### Provided data ###

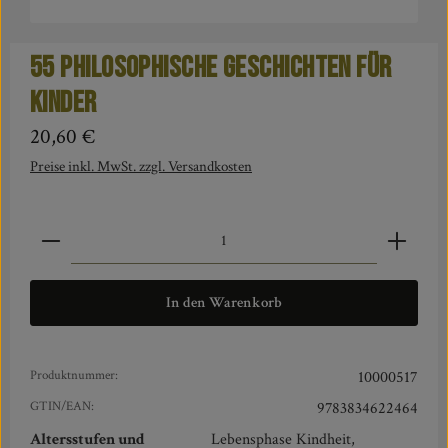
55 philosophische Geschichten für
Kinder
Regulärer Preis:
20,60 €
Preise inkl. MwSt. zzgl. Versandkosten
Produkt Anzahl: Gib den gewünschten Wert ein oder benut
In den Warenkorb
Produktnummer:
10000517
GTIN/EAN:
9783834622464
Altersstufen und
Lebensphase Kindheit,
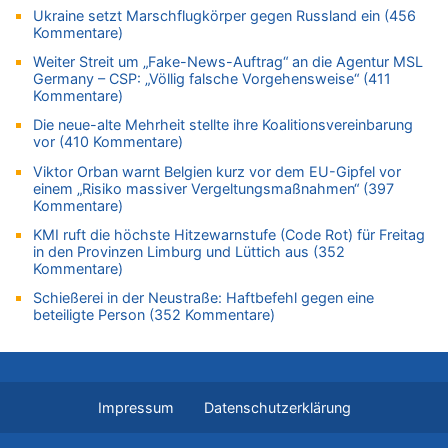
05.08.2026 - 12:21 von Carine zu
Ukraine setzt Marschflugkörper gegen Russland ein (456
Wie kam es zur Ceuta-Krise?
Kommentare)
05.08.2026 - 11:53 von Ostbelgien Direkt zu
Weiter Streit um „Fake-News-Auftrag“ an die Agentur MSL
Paris 2024: Genau 40 Jahre nach Edgar Cüpper ist wieder ein
Germany – CSP: „Völlig falsche Vorgehensweise“ (411
Springreiter Fahnenträger der belgischen Olympia-Mannschaft
Kommentare)
05.08.2026 - 11:45 von JoKrings zu
Die neue-alte Mehrheit stellte ihre Koalitionsvereinbarung
Zweite Hitzewelle in diesem Sommer ist jetzt amtlich
vor (410 Kommentare)
05.08.2026 - 11:45 von N. A. Klar zu
Viktor Orban warnt Belgien kurz vor dem EU-Gipfel vor
Es gibt mmer mehr Fälle von Fahrerflucht in Belgien –
einem „Risiko massiver Vergeltungsmaßnahmen“ (397
Fußgänger und Radfahrer sind die häufigsten Opfer
Kommentare)
05.08.2026 - 11:43 von JoKrings zu
KMI ruft die höchste Hitzewarnstufe (Code Rot) für Freitag
in den Provinzen Limburg und Lüttich aus (352
Zweite Hitzewelle in diesem Sommer ist jetzt amtlich
Kommentare)
05.08.2026 - 11:41 von JoKrings zu
Schießerei in der Neustraße: Haftbefehl gegen eine
Wie kam es zur Ceuta-Krise?
beteiligte Person (352 Kommentare)
05.08.2026 - 11:35 von N. A. Klar zu
Es gibt mmer mehr Fälle von Fahrerflucht in Belgien –
Fußgänger und Radfahrer sind die häufigsten Opfer
05.08.2026 - 11:17 von Hubert F. zu
Impressum
Datenschutzerklärung
Zweite Hitzewelle in diesem Sommer ist jetzt amtlich
05.08.2026 - 11:07 von Willi Müller zu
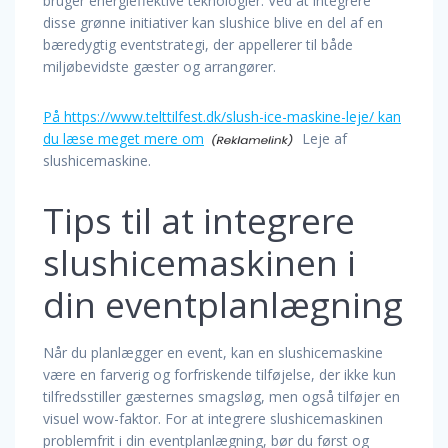
bruger energieffektive teknologier. Ved at integrere
disse grønne initiativer kan slushice blive en del af en
bæredygtig eventstrategi, der appellerer til både
miljøbevidste gæster og arrangører.
På https://www.telttilfest.dk/slush-ice-maskine-leje/ kan
du læse meget mere om
Leje af
slushicemaskine.
Tips til at integrere
slushicemaskinen i
din eventplanlægning
Når du planlægger en event, kan en slushicemaskine
være en farverig og forfriskende tilføjelse, der ikke kun
tilfredsstiller gæsternes smagsløg, men også tilføjer en
visuel wow-faktor. For at integrere slushicemaskinen
problemfrit i din eventplanlægning, bør du først og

###

Directions:
Each line above is to be duplicated exactly, and the pictures are to be omitted.

Task output:
55 philosophische Geschichten für
Kinder
Regulärer Preis:
20,60 €
Preise inkl. MwSt. zzgl. Versandkosten
Produkt Anzahl: Gib den gewünschten Wert ein oder benut
In den Warenkorb
Produktnummer:
10000517
GTIN/EAN:
9783834622464
Altersstufen und
Lebensphase Kindheit,
05.08.2026 - 12:21 von Carine zu
Ukraine setzt Marschflugkörper gegen Russland ein (456
Wie kam es zur Ceuta-Krise?
Kommentare)
05.08.2026 - 11:53 von Ostbelgien Direkt zu
Weiter Streit um „Fake-News-Auftrag“ an die Agentur MSL
Paris 2024: Genau 40 Jahre nach Edgar Cüpper ist wieder ein
Germany – CSP: „Völlig falsche Vorgehensweise“ (411
Springreiter Fahnenträger der belgischen Olympia-Mannschaft
Kommentare)
05.08.2026 - 11:45 von JoKrings zu
Die neue-alte Mehrheit stellte ihre Koalitionsvereinbarung
Zweite Hitzewelle in diesem Sommer ist jetzt amtlich
vor (410 Kommentare)
05.08.2026 - 11:45 von N. A. Klar zu
Viktor Orban warnt Belgien kurz vor dem EU-Gipfel vor
Es gibt mmer mehr Fälle von Fahrerflucht in Belgien –
einem „Risiko massiver Vergeltungsmaßnahmen“ (397
Fußgänger und Radfahrer sind die häufigsten Opfer
Kommentare)
05.08.2026 - 11:43 von JoKrings zu
KMI ruft die höchste Hitzewarnstufe (Code Rot) für Freitag
in den Provinzen Limburg und Lüttich aus (352
Zweite Hitzewelle in diesem Sommer ist jetzt amtlich
Kommentare)
05.08.2026 - 11:41 von JoKrings zu
Schießerei in der Neustraße: Haftbefehl gegen eine
Wie kam es zur Ceuta-Krise?
beteiligte Person (352 Kommentare)
05.08.2026 - 11:35 von N. A. Klar zu
Es gibt mmer mehr Fälle von Fahrerflucht in Belgien –
Fußgänger und Radfahrer sind die häufigsten Opfer
05.08.2026 - 11:17 von Hubert F. zu
Impressum
Datenschutzerklärung
Zweite Hitzewelle in diesem Sommer ist jetzt amtlich
05.08.2026 - 11:07 von Willi Müller zu
bruger energieffektive teknologier. Ved at integrere
disse grønne initiativer kan slushice blive en del af en
bæredygtig eventstrategi, der appellerer til både
miljøbevidste gæster og arrangører.
På https://www.telttilfest.dk/slush-ice-maskine-leje/ kan
du læse meget mere om
Leje af
slushicemaskine.
Tips til at integrere
slushicemaskinen i
din eventplanlægning
Når du planlægger en event, kan en slushicemaskine
være en farverig og forfriskende tilføjelse, der ikke kun
tilfredsstiller gæsternes smagsløg, men også tilføjer en
visuel wow-faktor. For at integrere slushicemaskinen
problemfrit i din eventplanlægning, bør du først og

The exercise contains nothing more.